A user's interests and attributes may be inferred from his or her social neighbors. See, for example, A. Mislove et al., “You Are Who You Know: Inferring User Profiles in Online Social Networks,” ACM Web Search and Data Mining Conf., 251-60, (2010). A user's social neighbors refer to the people that he or she interacts with via any communication methods (e.g., face-to-face meeting, email or online social networks). Such inferred interests can enable applications to provide personalized results to meet individual user needs, even when the user is new to an application.
Recently, the proliferation of online social networks has sparked an interest in leveraging social network information to infer the interests of a user, based on the existence of social influence and correlation among neighbors in social networks.

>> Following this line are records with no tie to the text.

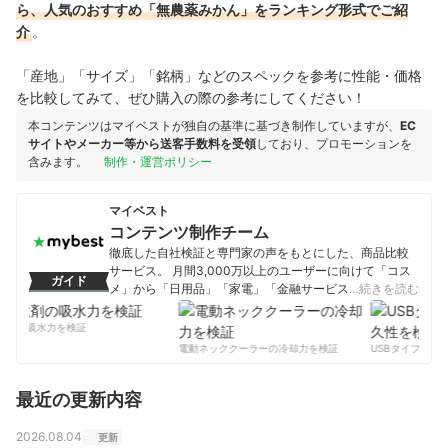
ら、人気のおすすめ「無農薬みかん」をランキング形式でご紹
介
。
「産地」「サイズ」「銘柄」などのスペックを参考に性能・価格
を比較してみて、ぜひ購入の際の参考にしてください！
本コンテンツはマイベストが独自の基準に基づき制作していますが、
EC
サイトやメーカー等から送客手数料を受領
しており、プロモーションを
含みます。
制作・運営ポリシー
マイベスト
コンテンツ制作チーム
徹底した自社検証と専門家の声をもとにした、商品比較
サービス。 月間3,000万以上のユーザーに向けて「コス
ガイド
メ」から「日用品」「家電」「金融サービス」まで、ベ
…続きを読む
ストな商品を選んでもらうために、毎日コンテンツを制
作中。
剤の吸水力を検証
コンテンツ制作チームのプロフィール
電動ネッククーラーの冷却力を検証
USBタイプCケー
最近の更新内容
2026.08.04
更新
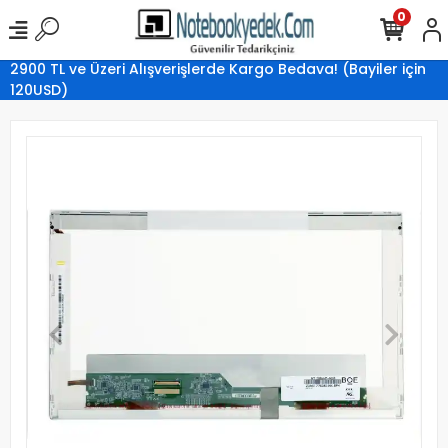
0
2900 TL ve Üzeri Alışverişlerde Kargo Bedava! (Bayiler için
120USD)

For applications that can directly observe a user's behavior (e.g., search engine logs), inferring interests from the user's friends in social networks provides potentially useful enhancements. For many other applications, however, it is difficult to observe sufficient behavior of a large number of users.
In such scenarios, inferring user interests from social neighbors can be the only viable solution. For example, for a new user in a social application, the application may only have information about the user's friends who are already using the application. To motivate the new user to actively participate, the application may want to provide personalized recommendations of relevant content. To this end, the application may infer interests of the user from his or her friends.
It is, however, challenging to obtain consistently high quality results in inferring user interests from social neighbors. See, for example, Z. Wen and C.-Y. Lin, “On the Quality of Inferring Interests From Social Neighbors,” ACM Conf. on Knowledge Discovery and Data Mining, 373-82 (2010). The inference quality can vary significantly due to several factors. First, users may not use social applications intensively to leave enough traces to reveal about their social interactions. For example, only a small percentage of users may actively contribute social content using one or more social software tools (e.g., blogs and social bookmarking). Second, users may only reveal a small subset of possible attributes. Different attributes may have a different impact on inferring interests based on social correlation. For example, the social correlation of a group of college students' ages can be much higher than the correlation of their hometowns. In addition, high quality inference results may only be achieved for a small subset of users.
A need therefore remains for improved methods and apparatus for inferring user interests from both direct and indirect social neighbors. A further need exists for inferring user interests from social neighbors by exploiting the correlation among multiple attributes of a user, in addition to the social correlation of an attribute among a group of users.